Guarabirense que escalava monte Aconcágua está desaparecido

Josenildo Correia da Silva tentava chegar ao topo do Aconcágua, na Argentina, com grupo de brasileiros. Na foto, de 2005, ele mostra bandeira na montanha

Josenildo Correia da Silva tentava chegar ao topo do Aconcágua, na Argentina, com grupo de brasileiros. Na foto, de 2005, ele mostra bandeira na montanha Arquivo pessoal / Reprodução de internet

SÃO PAULO – Um brasileiro que tentava escalar o monte Aconcágua, na Argentina, está desaparecido, de acordo com o consulado brasileiro em Mendoza. Josenildo Correia da Silva, de 48 anos, não é visto desde a última quarta-feira, segundo informações dadas por autoridades argentinas ao Itamaraty. Equipes de resgate da Argentina relataram dificuldades para realizar as buscas, devido ao mau tempo na região, onde está chovendo e ventando muito.


Josenildo participava de uma expedição com outros quatro brasileiros para tentar atingir o cume do monte. Como os outros brasileiros desistiram de completar o percurso, Josenildo seguiu sozinho para o topo. O Aconcágua, que tem 6.972 metros de altitude, é a montanha mais alta das Américas.

Segundo Paulo Cesar Bussamara, um paulista que integrava o grupo de Josenildo, os brasileiros foram desistindo aos poucos da aventura, devido ao frio extremo, cansaço e às péssimas condições climáticas, que chegaram a carregar a barraca e saco de dormir de um deles.

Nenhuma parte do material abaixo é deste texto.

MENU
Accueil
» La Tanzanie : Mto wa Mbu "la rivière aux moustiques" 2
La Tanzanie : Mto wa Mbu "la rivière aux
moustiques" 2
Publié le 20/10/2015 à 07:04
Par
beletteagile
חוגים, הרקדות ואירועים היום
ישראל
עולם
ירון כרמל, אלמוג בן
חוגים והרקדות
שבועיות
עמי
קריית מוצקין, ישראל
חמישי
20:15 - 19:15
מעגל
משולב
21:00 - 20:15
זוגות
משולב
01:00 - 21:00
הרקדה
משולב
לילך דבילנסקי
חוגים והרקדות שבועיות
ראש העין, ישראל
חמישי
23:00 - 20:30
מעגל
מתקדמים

O último brasileiro do grupo a ver Josenildo foi o paulista Ademir Silva, de 43 anos. No dia 4 de março, Ademir e Josenildo saíram do acampamento chamado “Berlim”, que fica a 5930 metros de altitude. Porém, depois de dez horas caminhando, Ademir desistiu e resolveu voltar, devido ao frio. Segundo Bussamara, na parte baixa da montanha a temperatura à noite chagava a 17 graus negativos e em outras trechos poderia atingir 30 graus negativos.

— Depois disso, o Josenildo seguiu sozinho. Após dez horas sem notícias dele, acionamos a patrulha de resgate do Aconcágua. Soubemos que outros alpinistas estrangeiros ainda o viram descendo do cume depois disso, mas até agora ele não foi encontrado — disse Bussamara.

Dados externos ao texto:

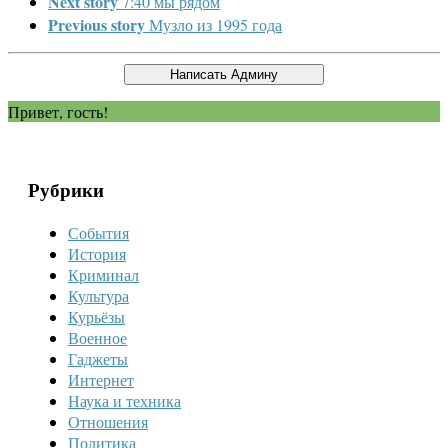
Next story
7:40 мы рядом
Previous story
Музло из 1995 года
Привет, гость!
Рубрики
События
История
Криминал
Культура
Курьёзы
Военное
Гаджеты
Интернет
Наука и техника
Отношения
Политика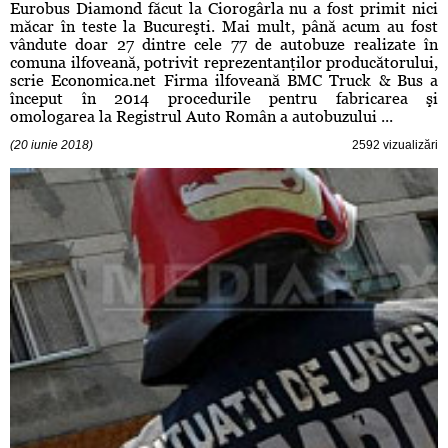
Eurobus Diamond făcut la Ciorogârla nu a fost primit nici
măcar în teste la Bucureşti. Mai mult, până acum au fost
vândute doar 27 dintre cele 77 de autobuze realizate în
comuna ilfoveană, potrivit reprezentanţilor producătorului,
scrie Economica.net Firma ilfoveană BMC Truck & Bus a
început în 2014 procedurile pentru fabricarea şi
omologarea la Registrul Auto Român a autobuzului ...
(20 iunie 2018)
2592 vizualizări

Segundo Bussamara, na última vez que o grupo viu Josenildo, ele parecia estar bem de saúde.

Ademir e outro paulista que integrava a expedição, Alberto Heldt, prestaram depoimento às autoridades argentinas e chegam ao Brasil no fim da tarde deste domingo.

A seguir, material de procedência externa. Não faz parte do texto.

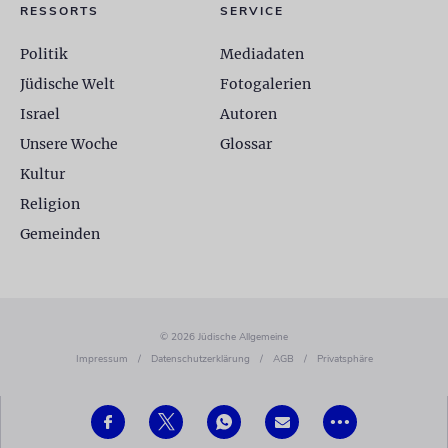
RESSORTS
SERVICE
Politik
Mediadaten
Jüdische Welt
Fotogalerien
Israel
Autoren
Unsere Woche
Glossar
Kultur
Religion
Gemeinden
© 2026 Jüdische Allgemeine
Impressum
/
Datenschutzerklärung
/
AGB
/
Privatsphäre
•••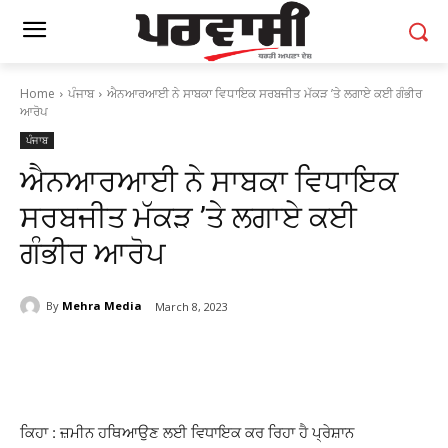
Home
ਪੰਜਾਬ
ਐਨਆਰਆਈ ਨੇ ਸਾਬਕਾ ਵਿਧਾਇਕ ਸਰਬਜੀਤ ਮੱਕੜ ’ਤੇ ਲਗਾਏ ਕਈ ਗੰਭੀਰ
ਆਰੋਪ
ਪੰਜਾਬ
ਐਨਆਰਆਈ ਨੇ ਸਾਬਕਾ ਵਿਧਾਇਕ
ਸਰਬਜੀਤ ਮੱਕੜ ’ਤੇ ਲਗਾਏ ਕਈ
ਗੰਭੀਰ ਆਰੋਪ
By
Mehra Media
March 8, 2023
ਕਿਹਾ : ਜ਼ਮੀਨ ਹਥਿਆਉਣ ਲਈ ਵਿਧਾਇਕ ਕਰ ਰਿਹਾ ਹੈ ਪ੍ਰੇਸ਼ਾਨ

Esta é a terceira vez que Josenildo, paraibano da cidade de Guarabira, tenta chegar ao topo do Aconcágua. Nas outras duas vezes ele não teve sucesso. Em 2004, ele chegou a ficar com os dedos congelados ao tentar alcançar o cume do Aconcágua e teve que ser resgatado por um helicóptero. O paraibano começou a praticar o esporte há oito anos e há dois anos também tentou atingir o topo do Elbrus, monte na Rússia.

— Ele disse que ia tentar o cume, mas disse que sabia o limite do corpo dele. O sonho dele era atingir o Aconcágua. Ele só estava com comida para um dia. E está desaparecido há muitos dias. Eu tenho esperança, mas ao mesmo tempo estou angustiada por não saber o que aconteceu — conta a mulher de Josenildo, Alessandra Pereira.

Josenildo, que é gerente de uma distribuidora de bebidas em Guarabira, conheceu os outros brasileiros que foram com ele para o Aconcágua — três paulistas e um mineiro — pela internet. Ele esperava estar de volta ao Brasil no dia 8 de março.

Bussamara quer que as autoridades argentinas se empenhem mais no resgate.

— Eles dizem que está difícil fazer as buscas, mesmo com o helicóptero. Temo que não consigam achar o Josenildo. A partir do dia 20 de março o parque do Aconcágua fica fechado para visitação e as buscas devem se encerrar — afirmou Bussamara.

O Itamaraty informou que o consulado brasileiro em Mendoza está dando todo auxílio necessário aos brasileiros e que acompanha o trabalho de resgate junto às autoridades argentinas.